▶ About this task: Of the entries below, return exactly those lines that fall between the one containing "fakeadmin (601, 450)" and the one containing "charmedihope (923, 450)", the two end lines included.

▶ Records provided:
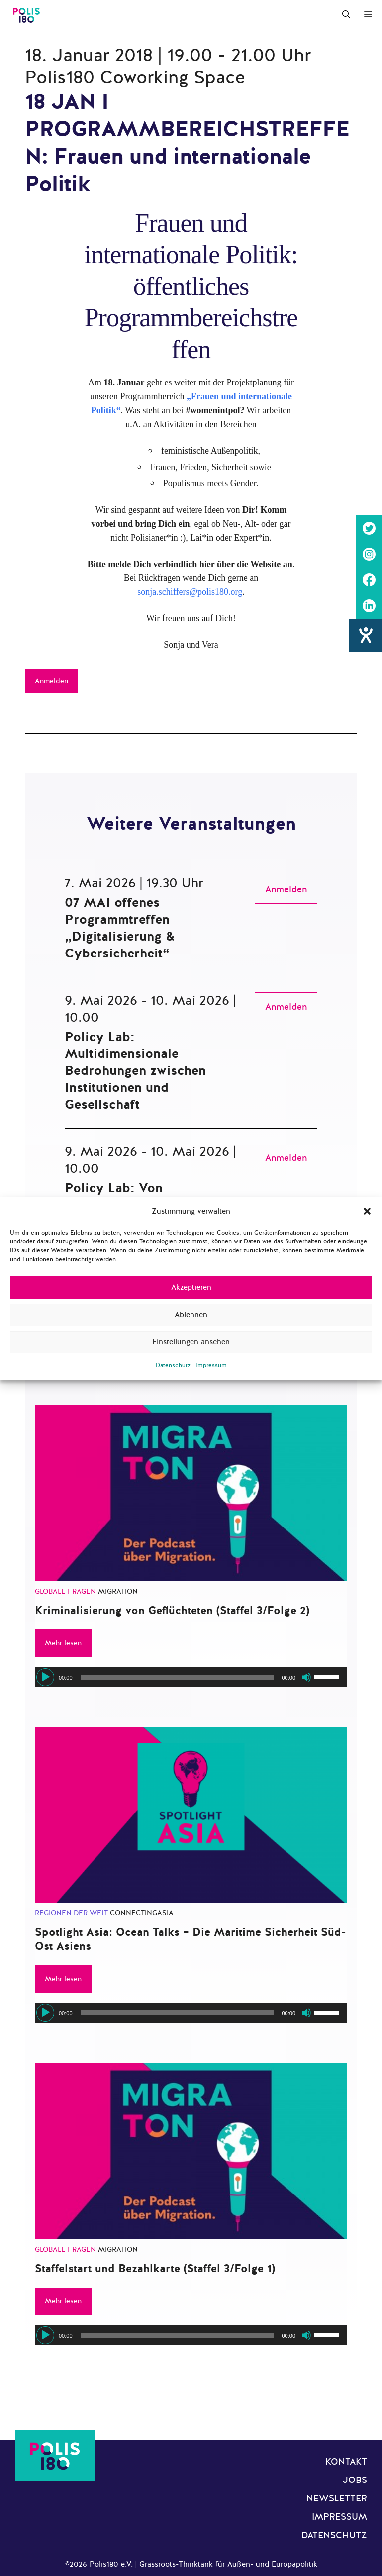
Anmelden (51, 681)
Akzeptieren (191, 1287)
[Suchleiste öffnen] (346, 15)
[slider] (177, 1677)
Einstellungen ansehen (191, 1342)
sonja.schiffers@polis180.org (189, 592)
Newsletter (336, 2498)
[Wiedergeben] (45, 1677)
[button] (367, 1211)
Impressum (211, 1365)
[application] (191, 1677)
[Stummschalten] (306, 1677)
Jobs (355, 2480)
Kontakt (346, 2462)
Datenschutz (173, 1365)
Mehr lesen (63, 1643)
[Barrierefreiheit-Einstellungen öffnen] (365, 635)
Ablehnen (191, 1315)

---

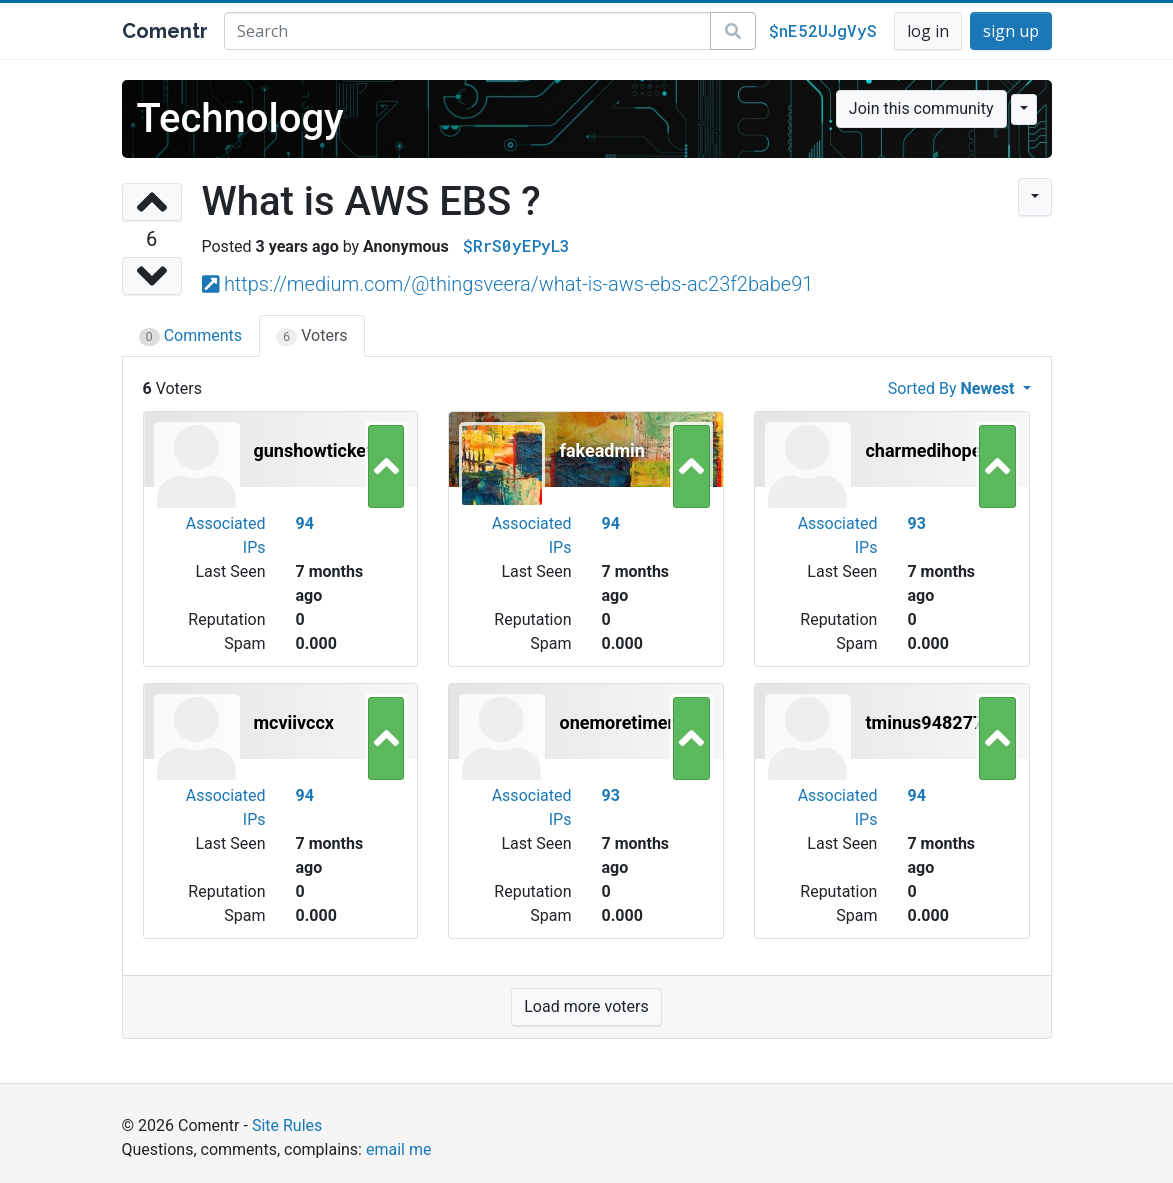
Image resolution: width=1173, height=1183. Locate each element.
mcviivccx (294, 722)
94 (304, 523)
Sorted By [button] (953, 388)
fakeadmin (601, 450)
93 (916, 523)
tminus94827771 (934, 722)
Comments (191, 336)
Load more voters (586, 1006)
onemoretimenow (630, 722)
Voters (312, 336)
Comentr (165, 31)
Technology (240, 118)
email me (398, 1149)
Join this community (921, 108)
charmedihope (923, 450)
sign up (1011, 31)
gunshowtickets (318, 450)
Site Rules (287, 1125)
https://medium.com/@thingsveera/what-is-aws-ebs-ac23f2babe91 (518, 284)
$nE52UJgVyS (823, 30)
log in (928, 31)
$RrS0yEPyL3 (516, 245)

==

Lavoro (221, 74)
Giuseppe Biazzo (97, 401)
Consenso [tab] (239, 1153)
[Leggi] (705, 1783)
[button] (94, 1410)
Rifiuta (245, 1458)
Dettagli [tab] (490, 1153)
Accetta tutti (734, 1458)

▶ Output below:
fakeadmin (601, 450)
93 (916, 523)
tminus94827771 (934, 722)
Comments (191, 336)
Load more voters (586, 1006)
onemoretimenow (630, 722)
Voters (312, 336)
Comentr (165, 31)
Technology (240, 118)
email me (398, 1149)
Join this community (921, 108)
charmedihope (923, 450)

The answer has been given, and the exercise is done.